Updated

Alleged drug trafficker, Sandra Avila Beltrán, also known as the “Queen of the Pacific” will not be able to return to the U.S. for a charge in which she was acquitted in Mexico for.

In a separate ruling also made public Tuesday, a Mexican appeals court upheld a judge who acquitted Sandra Avila Beltrán on drug-trafficking, money-laundering and organized-crime charges in December, citing lack of evidence.

Beltrán, who was arrested 2007 and has been held since then, faces an unrelated money-laundering charge.

She remained in prison after her acquittal because of the U.S. extradition request in connection with the 2001 seizure of more than nine tons of U.S.-bound cocaine aboard a fishing vessel in port of Manzanillo on Mexico's west coast.

The federal court told Mexico's Foreign Ministry that it must refile the extradition request and include new grounds for which she would be prosecuted in the United States.
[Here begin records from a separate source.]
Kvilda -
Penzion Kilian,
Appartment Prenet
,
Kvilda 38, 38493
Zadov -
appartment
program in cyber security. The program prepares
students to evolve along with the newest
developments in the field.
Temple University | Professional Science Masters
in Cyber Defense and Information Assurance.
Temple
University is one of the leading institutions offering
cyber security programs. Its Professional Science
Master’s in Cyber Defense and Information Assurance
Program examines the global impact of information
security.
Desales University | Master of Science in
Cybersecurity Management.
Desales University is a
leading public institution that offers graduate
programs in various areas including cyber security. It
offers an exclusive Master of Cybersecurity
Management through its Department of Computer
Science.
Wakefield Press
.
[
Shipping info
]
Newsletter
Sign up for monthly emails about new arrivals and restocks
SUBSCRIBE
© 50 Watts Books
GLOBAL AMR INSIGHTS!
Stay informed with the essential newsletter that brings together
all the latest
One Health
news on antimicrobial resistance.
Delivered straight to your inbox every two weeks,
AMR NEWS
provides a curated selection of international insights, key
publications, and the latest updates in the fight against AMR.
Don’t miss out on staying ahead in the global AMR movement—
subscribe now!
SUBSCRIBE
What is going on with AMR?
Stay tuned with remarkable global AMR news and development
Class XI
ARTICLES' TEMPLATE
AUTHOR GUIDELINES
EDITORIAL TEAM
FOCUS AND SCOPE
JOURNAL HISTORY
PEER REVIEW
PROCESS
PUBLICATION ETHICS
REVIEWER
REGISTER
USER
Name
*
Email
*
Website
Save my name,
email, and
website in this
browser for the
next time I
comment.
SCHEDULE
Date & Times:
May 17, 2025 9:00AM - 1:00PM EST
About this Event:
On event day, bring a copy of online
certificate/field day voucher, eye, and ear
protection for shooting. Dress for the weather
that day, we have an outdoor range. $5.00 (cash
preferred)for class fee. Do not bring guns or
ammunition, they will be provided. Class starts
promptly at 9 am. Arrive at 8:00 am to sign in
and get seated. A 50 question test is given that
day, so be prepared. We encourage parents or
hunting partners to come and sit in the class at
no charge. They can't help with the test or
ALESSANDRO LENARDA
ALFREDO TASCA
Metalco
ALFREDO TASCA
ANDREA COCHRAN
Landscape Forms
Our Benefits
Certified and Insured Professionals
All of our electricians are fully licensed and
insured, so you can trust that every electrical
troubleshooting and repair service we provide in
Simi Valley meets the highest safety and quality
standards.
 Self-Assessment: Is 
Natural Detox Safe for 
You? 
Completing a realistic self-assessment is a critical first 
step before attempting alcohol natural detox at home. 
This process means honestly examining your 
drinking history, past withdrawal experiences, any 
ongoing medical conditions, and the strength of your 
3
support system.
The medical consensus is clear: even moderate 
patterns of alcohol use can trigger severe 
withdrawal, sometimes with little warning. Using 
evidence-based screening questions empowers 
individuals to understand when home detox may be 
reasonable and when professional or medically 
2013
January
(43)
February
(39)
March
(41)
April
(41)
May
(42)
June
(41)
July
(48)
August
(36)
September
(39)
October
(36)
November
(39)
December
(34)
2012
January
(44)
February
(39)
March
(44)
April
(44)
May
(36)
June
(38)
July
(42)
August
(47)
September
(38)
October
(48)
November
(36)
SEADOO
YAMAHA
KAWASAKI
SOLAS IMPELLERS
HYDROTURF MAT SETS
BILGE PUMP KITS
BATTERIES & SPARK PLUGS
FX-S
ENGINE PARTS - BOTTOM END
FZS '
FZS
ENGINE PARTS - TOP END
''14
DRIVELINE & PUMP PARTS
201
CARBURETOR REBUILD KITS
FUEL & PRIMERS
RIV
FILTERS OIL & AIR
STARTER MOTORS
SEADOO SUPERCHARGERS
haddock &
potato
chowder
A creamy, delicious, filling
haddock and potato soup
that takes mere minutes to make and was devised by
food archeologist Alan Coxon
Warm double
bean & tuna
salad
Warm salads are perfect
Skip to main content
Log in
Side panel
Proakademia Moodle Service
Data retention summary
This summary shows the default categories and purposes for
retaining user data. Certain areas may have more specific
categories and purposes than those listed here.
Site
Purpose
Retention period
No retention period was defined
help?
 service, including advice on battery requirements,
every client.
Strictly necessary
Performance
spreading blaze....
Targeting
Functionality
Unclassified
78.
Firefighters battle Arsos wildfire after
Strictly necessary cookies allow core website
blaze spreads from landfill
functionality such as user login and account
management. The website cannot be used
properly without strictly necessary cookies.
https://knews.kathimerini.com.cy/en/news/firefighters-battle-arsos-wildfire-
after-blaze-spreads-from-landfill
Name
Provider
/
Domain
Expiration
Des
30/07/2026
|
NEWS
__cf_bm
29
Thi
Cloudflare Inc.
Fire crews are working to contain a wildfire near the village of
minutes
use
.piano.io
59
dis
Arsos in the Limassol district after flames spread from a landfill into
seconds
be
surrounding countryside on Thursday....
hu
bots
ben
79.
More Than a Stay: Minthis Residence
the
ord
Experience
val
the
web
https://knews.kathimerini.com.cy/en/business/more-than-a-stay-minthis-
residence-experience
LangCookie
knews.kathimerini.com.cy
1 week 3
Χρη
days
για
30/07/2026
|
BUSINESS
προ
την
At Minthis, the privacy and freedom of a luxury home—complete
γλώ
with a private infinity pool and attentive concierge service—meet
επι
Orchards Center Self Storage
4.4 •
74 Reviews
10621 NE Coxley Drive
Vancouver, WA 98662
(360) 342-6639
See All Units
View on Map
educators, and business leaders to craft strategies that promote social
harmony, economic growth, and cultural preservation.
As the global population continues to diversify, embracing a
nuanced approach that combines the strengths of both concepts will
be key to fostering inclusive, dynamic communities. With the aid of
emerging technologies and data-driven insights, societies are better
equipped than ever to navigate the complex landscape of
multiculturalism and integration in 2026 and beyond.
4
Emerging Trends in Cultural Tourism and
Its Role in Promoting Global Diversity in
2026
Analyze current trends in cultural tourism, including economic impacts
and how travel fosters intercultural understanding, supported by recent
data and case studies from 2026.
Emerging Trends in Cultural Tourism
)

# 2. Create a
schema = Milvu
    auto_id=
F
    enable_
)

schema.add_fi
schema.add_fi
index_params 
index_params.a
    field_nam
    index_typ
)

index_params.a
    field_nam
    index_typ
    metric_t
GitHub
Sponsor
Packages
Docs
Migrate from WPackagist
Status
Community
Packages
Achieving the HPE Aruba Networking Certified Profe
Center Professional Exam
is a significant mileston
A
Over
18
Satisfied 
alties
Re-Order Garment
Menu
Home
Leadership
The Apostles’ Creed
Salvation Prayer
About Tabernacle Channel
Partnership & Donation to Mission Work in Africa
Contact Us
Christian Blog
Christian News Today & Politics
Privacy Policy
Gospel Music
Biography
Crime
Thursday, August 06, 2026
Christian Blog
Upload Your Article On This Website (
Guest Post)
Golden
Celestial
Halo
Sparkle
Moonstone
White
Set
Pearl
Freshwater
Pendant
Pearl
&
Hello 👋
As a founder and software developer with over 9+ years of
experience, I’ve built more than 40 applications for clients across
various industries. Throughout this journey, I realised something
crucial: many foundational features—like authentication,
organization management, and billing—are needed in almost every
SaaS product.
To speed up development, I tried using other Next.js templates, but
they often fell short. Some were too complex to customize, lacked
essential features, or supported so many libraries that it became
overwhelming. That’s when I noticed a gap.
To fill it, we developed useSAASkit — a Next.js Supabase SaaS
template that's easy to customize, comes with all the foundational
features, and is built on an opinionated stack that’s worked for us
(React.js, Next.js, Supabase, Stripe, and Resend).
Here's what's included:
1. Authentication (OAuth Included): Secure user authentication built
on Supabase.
The U.S. Embassy and Mexican prosecutors had no comment on the rulings announced Tuesday.

At the time of her arrest, prosecutors said Beltrán had spent more than a decade working her way to the top of Mexico's drug trade, seducing several notorious kingpins and uniting Colombian and Mexican gangs.

Beltrán is the niece of Miguel Angel Félix Gallardo, "the godfather" of Mexican drug smuggling who is serving a 40-year sentence in Mexico for drug smuggling and the murder of DEA agent Enrique Camarena in Mexico's western Jalisco state. Another uncle, Juan Jose Quintero Payan, was extradited to the U.S. on drug-trafficking charges.

Prosecutors have said Beltrán's romance with Colombian Juan Diego Espinoza Ramírez, who also was absolved in December, brought together Mexico's powerful Sinaloa cartel with Colombia's Norte del Valle.

Espinoza was extradited to Florida in December 2008 on charges related to the cocaine shipment.

Beltrán has proclaimed her innocence from prison, saying she made her money selling clothes and renting houses.